It's Time For A Break Up With #HockeyRomance
Hockey romance is one of the most popular genres out there, but anything that romanticizes hockey culture of sexual conquests, needs to get dumped.
I got a text message from another author. It read, “Hockey romances are hot right now, so I might have hockey-related questions.”
They weren’t wrong, so I replied. My reply however, wasn’t in favour of the genre. The next day a follow up came.
“What are some inaccurate stereotypes of professional hockey players that you’d like to see overcome?”
This time I replied in depth. Here are snippets of what I texted this author. And as a warning, there are mentions to assault, sexual violence, and suicide.
“Well hockey is ripe with rape culture, men being forced to conform and sacrifice for their team, that women are “puck bunnies” and that hockey players are these desirable people….But hockey culture is a problem, and I hate romanticizing it.

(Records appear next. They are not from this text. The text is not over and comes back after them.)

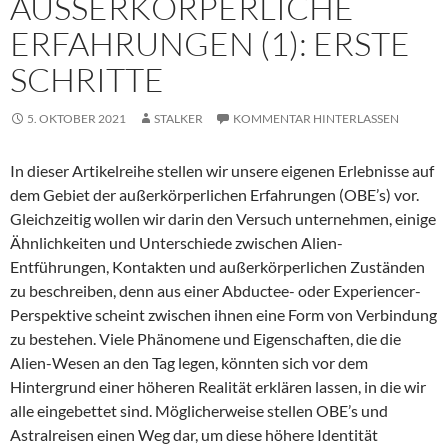
AUSSERKÖRPERLICHE E
RFAHRUNGEN (1): ERSTE S
CHRITTE
5. OKTOBER 2021
STALKER
KOMMENTAR HINTERLASSEN
In dieser Artikelreihe stellen wir unsere eigenen Erlebnisse auf
dem Gebiet der außerkörperlichen Erfahrungen (OBE’s) vor.
Gleichzeitig wollen wir darin den Versuch unternehmen, einige
Ähnlichkeiten und Unterschiede zwischen Alien-
Entführungen, Kontakten und außerkörperlichen Zuständen
zu beschreiben, denn aus einer Abductee- oder Experiencer-
Perspektive scheint zwischen ihnen eine Form von Verbindung
zu bestehen. Viele Phänomene und Eigenschaften, die die
Alien-Wesen an den Tag legen, könnten sich vor dem
Hintergrund einer höheren Realität erklären lassen, in die wir
alle eingebettet sind. Möglicherweise stellen OBE’s und
Astralreisen einen Weg dar, um diese höhere Identität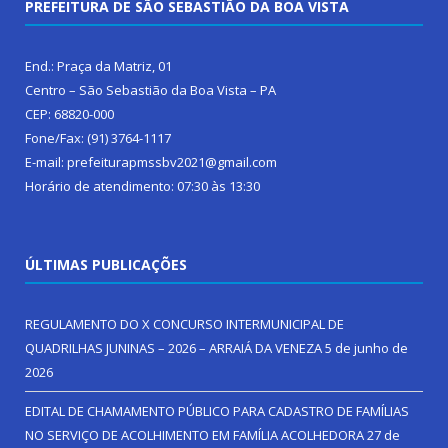
PREFEITURA DE SÃO SEBASTIÃO DA BOA VISTA
End.: Praça da Matriz, 01
Centro – São Sebastião da Boa Vista – PA
CEP: 68820-000
Fone/Fax: (91) 3764-1117
E-mail: prefeiturapmssbv2021@gmail.com
Horário de atendimento: 07:30 às 13:30
ÚLTIMAS PUBLICAÇÕES
REGULAMENTO DO X CONCURSO INTERMUNICIPAL DE
QUADRILHAS JUNINAS – 2026 – ARRAIÁ DA VENEZA
5 de junho de
2026
EDITAL DE CHAMAMENTO PÚBLICO PARA CADASTRO DE FAMÍLIAS
NO SERVIÇO DE ACOLHIMENTO EM FAMÍLIA ACOLHEDORA
27 de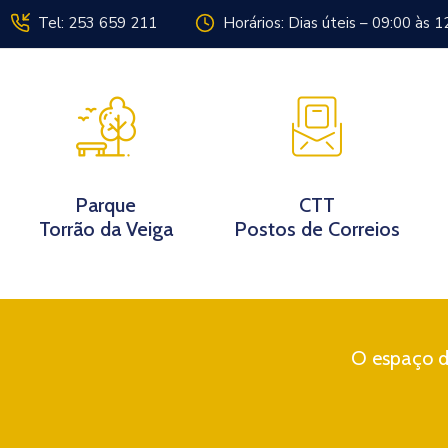
Tel: 253 659 211
Horários: Dias úteis – 09:00 às 1
Instituição
Parque
CTT
Torrão da Veiga
Postos de Correios
O espaço di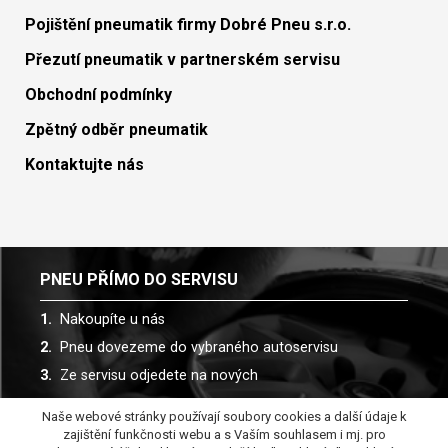
Pojištění pneumatik firmy Dobré Pneu s.r.o.
Přezutí pneumatik v partnerském servisu
Obchodní podmínky
Zpětný odběr pneumatik
Kontaktujte nás
PNEU PŘÍMO DO SERVISU
Nakoupíte u nás
Pneu dovezeme do vybraného autoservisu
Ze servisu odjedete na nových
Naše webové stránky používají soubory cookies a další údaje k
Spolupracujeme s více než 30 autoservisy
zajištění funkčnosti webu a s Vaším souhlasem i mj. pro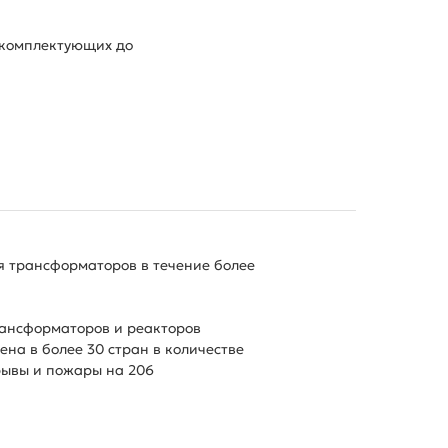
а комплектующих до
я трансформаторов в течение более
рансформаторов и реакторов
на в более 30 стран в количестве
рывы и пожары на 206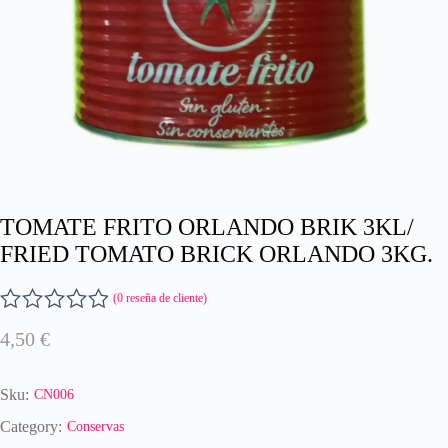
TOMATE FRITO ORLANDO BRIK 3KL/
FRIED TOMATO BRICK ORLANDO 3KG.
(
0
reseña de cliente)
V
4,50
€
a
l
o
Sku:
CN006
r
a
Category:
Conservas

From the time hockey players make their first travel team… soon they’re taught that women are just another item a hockey player must conquer. And then they are taught that if you do not conquer women, you will be outcast, and you are not normal, and must be gay.
When I was 14, my coach gave our entire team a lesson on oral sex. When I was 15 I watched a different coach suck tequila off the chest of a 16-year-old girl. Sometime in there a third coach drew a picture of a net on a board, then drew pubic hair curls around the posts and told us to picture the girls in the stands when we pictured the net, and that we should jam home and crash the net and never stop no matter what. Probably when I was 17 I saw my first orgy where a young player was being forced to lose his virginity, he killed himself when he was 27. These are the tame stories. I could tell you dozens more. And these are not abnormal. Look at Hockey Canada’s group sexual assault cases. I could send you thousands of pages of affidavits where you’d hear about sodomy, abuse, rape, and the dangerous objectification of women.
So anything that romanticizes men in hockey as the typical characters we see in romantic comedies, I despise. Yes, there are many many many wonderful people who play hockey. Most however, suffer. They suffer mentally, they suffer physically, they suffer with substance abuse to cope, they suffer with identity, and eventually they leave hockey. There is a reason I can’t even play old-timers hockey, because I was tired of hearing them talk about trading wives and whose wife’s breasts were the nicest. It’s pervasive.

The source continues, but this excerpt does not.